Harry Potter and the Order of the Phoenix
by J.K. Rowling
Percy is the third oldest Weasley child. He is two years older than Fred and George. Percy has always been kind of a goody-two-shoes know-it-all, but basically a good egg. He and Harry overlapped at Hogwarts for three years, and they always got along fairly well. In Book 4, when Percy starts working for the Ministry of Magic, he gets incredibly puffed up and pompous, but it all seems in good fun: Percy worships his boss, who calls him "Weatherby," Fred and George laugh at him, and everything seems fine.
Then comes Book 5, when we scarcely see Percy at all. The reason that we don't see Percy much is because he has basically disowned the Weasley family and thrown in his lot with Cornelius Fudge. Percy thinks that Fudge is the way for him to establish a real career for himself. He wants to do better (career-wise) than his father, so Percy willingly turns his back on Professor Dumbledore and joins with Fudge and Professor Umbridge. Whenever Fudge appears in Book 5 – trying Harry for the underage use of magic or attempting to arrest Dumbledore for treason – Percy is there to support Fudge and take notes on his every move.

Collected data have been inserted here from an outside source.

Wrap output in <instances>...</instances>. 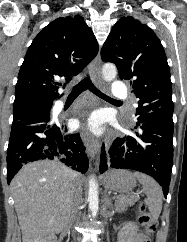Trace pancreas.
I'll return each instance as SVG.
<instances>
[{
    "mask_svg": "<svg viewBox=\"0 0 187 242\" xmlns=\"http://www.w3.org/2000/svg\"><path fill=\"white\" fill-rule=\"evenodd\" d=\"M139 199V196L137 195H120L115 197V210L118 213H121L125 211L128 207L133 206L135 202H137Z\"/></svg>",
    "mask_w": 187,
    "mask_h": 242,
    "instance_id": "cf45deb5",
    "label": "pancreas"
}]
</instances>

Percy's estrangement from the family is really hard on the Weasleys – especially on Mrs. Weasley, who is completely devoted to her children. But it doesn't really come home to Ron until he receives a long letter from Percy. Percy hears that Ron has been made a prefect. Percy himself was a prefect and then Head Boy before he left Hogwarts. Thinking that Ron has decided to follow in Percy's footsteps, Percy writes to Ron advising him to ditch Harry as a friend. After all, being "tarred with the same brush as Potter [...] could be very damaging to [Ron's] future prospects" (14.192). Percy also tells Ron that he expects Professor Dumbledore will be removed from Hogwarts soon, so Ron should cozy up to Professor Umbridge. Ron is so horrified by Percy's self-important, conniving advice that he tears the letter up.